What you're learning: The distinction between events and commands is subtle but crucial. This exercise forces you to think about who initiates the action, whether it can fail, and how many consumers need to react. Notice how some items could be modeled either way depending on your system's needs.

Prompt 2: Evaluate Consistency Requirements

I'm building a ticket booking system for concerts. When someone books
a ticket, I need to:
- Reserve the seat
- Charge their credit card
- Send confirmation email
- Update the venue's available seat count

Which of these require strong consistency? Which can be eventually
consistent? Design the flow showing which are synchronous and which
use events.

What you're learning: Real systems mix consistency models. You'll discover that seat reservation might need synchronous locking (to prevent overselling), while email and analytics can be async. This is the judgment call you'll make repeatedly in distributed systems.

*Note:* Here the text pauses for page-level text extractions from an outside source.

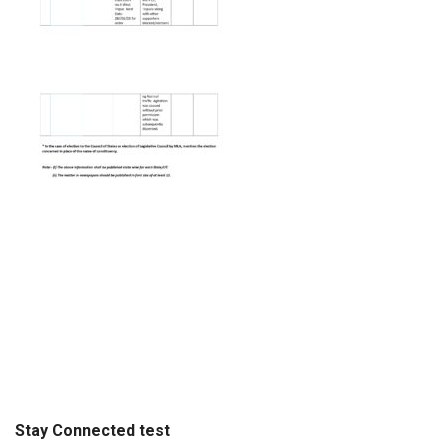
Stay Connected test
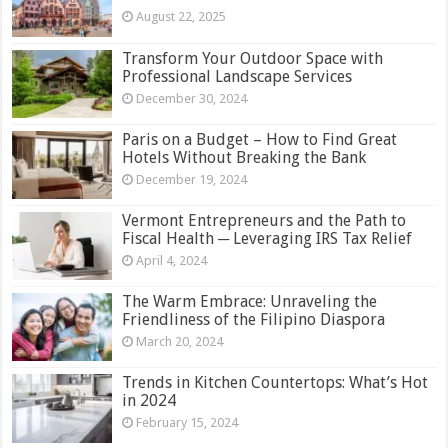
August 22, 2025
Transform Your Outdoor Space with
Professional Landscape Services
December 30, 2024
Paris on a Budget – How to Find Great
Hotels Without Breaking the Bank
December 19, 2024
Vermont Entrepreneurs and the Path to
Fiscal Health ─ Leveraging IRS Tax Relief
April 4, 2024
The Warm Embrace: Unraveling the
Friendliness of the Filipino Diaspora
March 20, 2024
Trends in Kitchen Countertops: What’s Hot
in 2024
February 15, 2024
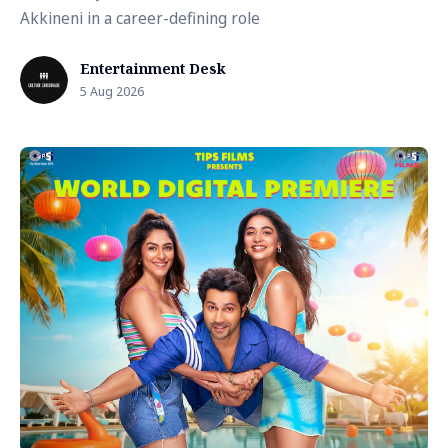
Akkineni in a career-defining role
Entertainment Desk
5 Aug 2026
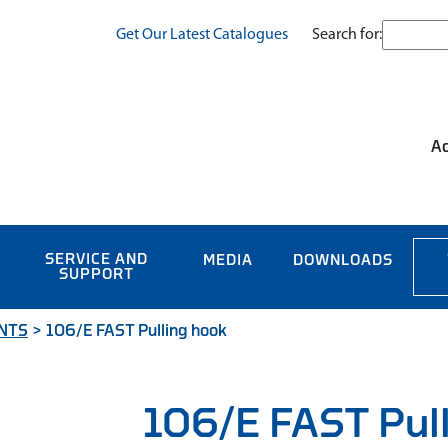
Search for:
Get Our Latest Catalogues
Ac
SERVICE AND
MEDIA
DOWNLOADS
SUPPORT
NTS
>
106/E FAST Pulling hook
106/E FAST Pul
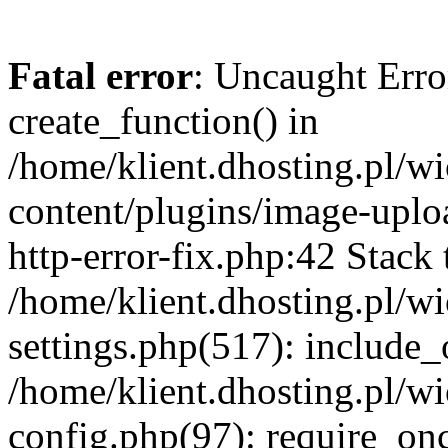
Fatal error
: Uncaught Erro
create_function() in
/home/klient.dhosting.pl/
content/plugins/image-uplo
http-error-fix.php:42 Stack 
/home/klient.dhosting.pl/
settings.php(517): include_
/home/klient.dhosting.pl/
config.php(97): require_once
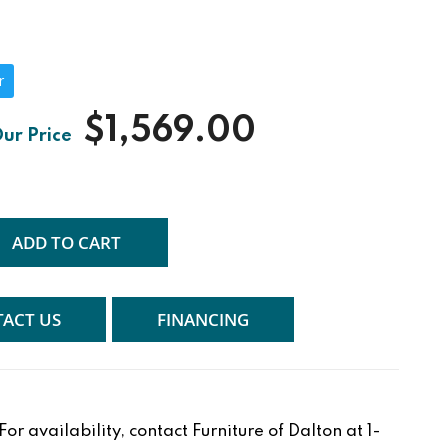
r
$1,569.00
ADD TO CART
ACT US
FINANCING
r availability, contact Furniture of Dalton at 1-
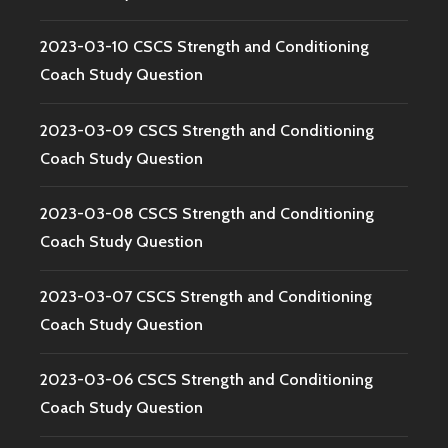
2023-03-10 CSCS Strength and Conditioning
Coach Study Question
2023-03-09 CSCS Strength and Conditioning
Coach Study Question
2023-03-08 CSCS Strength and Conditioning
Coach Study Question
2023-03-07 CSCS Strength and Conditioning
Coach Study Question
2023-03-06 CSCS Strength and Conditioning
Coach Study Question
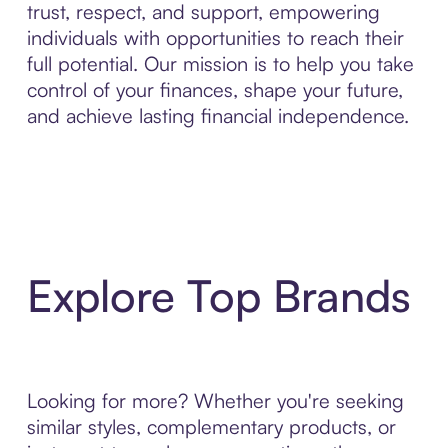
trust, respect, and support, empowering
individuals with opportunities to reach their
full potential. Our mission is to help you take
control of your finances, shape your future,
and achieve lasting financial independence.
Explore Top Brands
Looking for more? Whether you're seeking
similar styles, complementary products, or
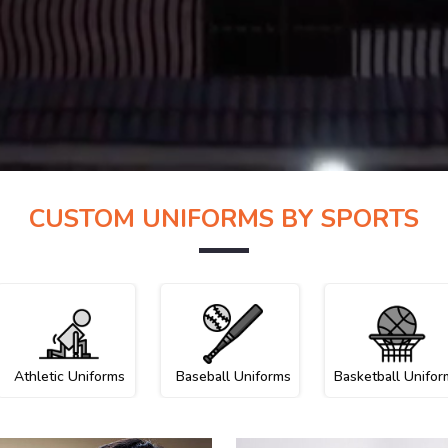
CUSTOM UNIFORMS BY SPORTS
Athletic Uniforms
Baseball Uniforms
Basketball Unifor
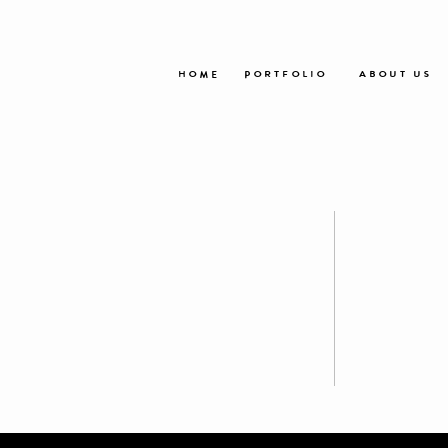
HOME
PORTFOLIO
ABOUT US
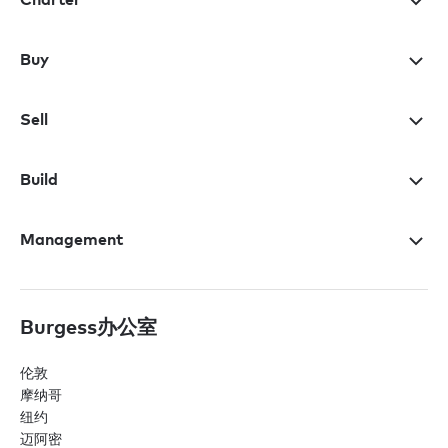
Buy
Sell
Build
Management
Burgess办公室
伦敦
摩纳哥
纽约
迈阿密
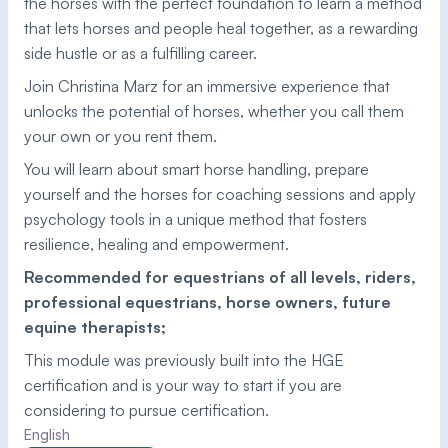
the horses with the perfect foundation to learn a method 
that lets horses and people heal together, as a rewarding 
side hustle or as a fulfilling career. 
Join Christina Marz for an immersive experience that 
unlocks the potential of horses, whether you call them 
your own or you rent them. 
You will learn about smart horse handling, prepare 
yourself and the horses for coaching sessions and apply 
psychology tools in a unique method that fosters 
resilience, healing and empowerment. 
Recommended for equestrians of all levels, riders, 
professional equestrians, horse owners, future 
equine therapists; 
This module was previously built into the HGE 
certification and is your way to start if you are 
considering to pursue certification.
English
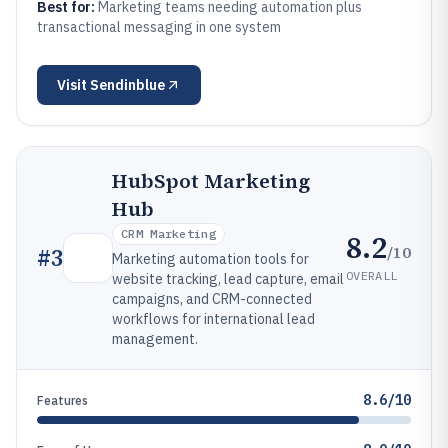
Best for:
Marketing teams needing automation plus
transactional messaging in one system
Visit
Sendinblue
HubSpot Marketing
Hub
CRM Marketing
8.2
/10
#
3
Marketing automation tools for
OVERALL
website tracking, lead capture, email
campaigns, and CRM-connected
workflows for international lead
management.
8.6/10
Features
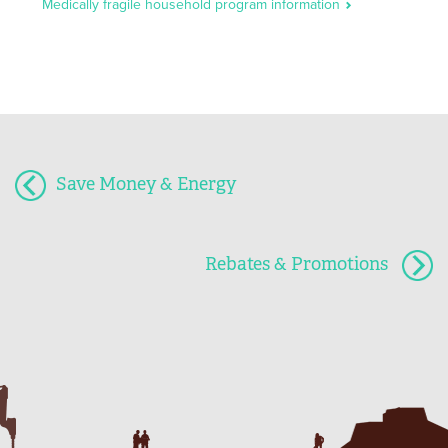
Medically fragile household program information
Save Money & Energy
Rebates & Promotions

Prompt 3: Design Event Schemas

I have a task management API. When a user creates a task, multiple
services need to react:
- Notification service sends email
- Audit service logs the action
- Analytics service tracks metrics
- Reminder service schedules alerts

Design the TaskCreated event schema. What fields should it include?
What should it NOT include? How do you ensure the event is useful
to all consumers without being coupled to any specific consumer's needs?

What you're learning: Event design is about finding the right level of abstraction. Include too little and consumers can't do their job. Include too much and you're coupling to consumer needs. This exercise helps you find the balance by thinking about what genuinely represents "task was created" versus "what notification service needs."

Safety Note

When designing event schemas, remember that events become contracts. Once consumers depend on a field, removing or changing it breaks them. Start with minimal events and add fields carefully. Schema evolution (covered in Lesson 10) provides patterns for safe changes, but prevention is better than migration.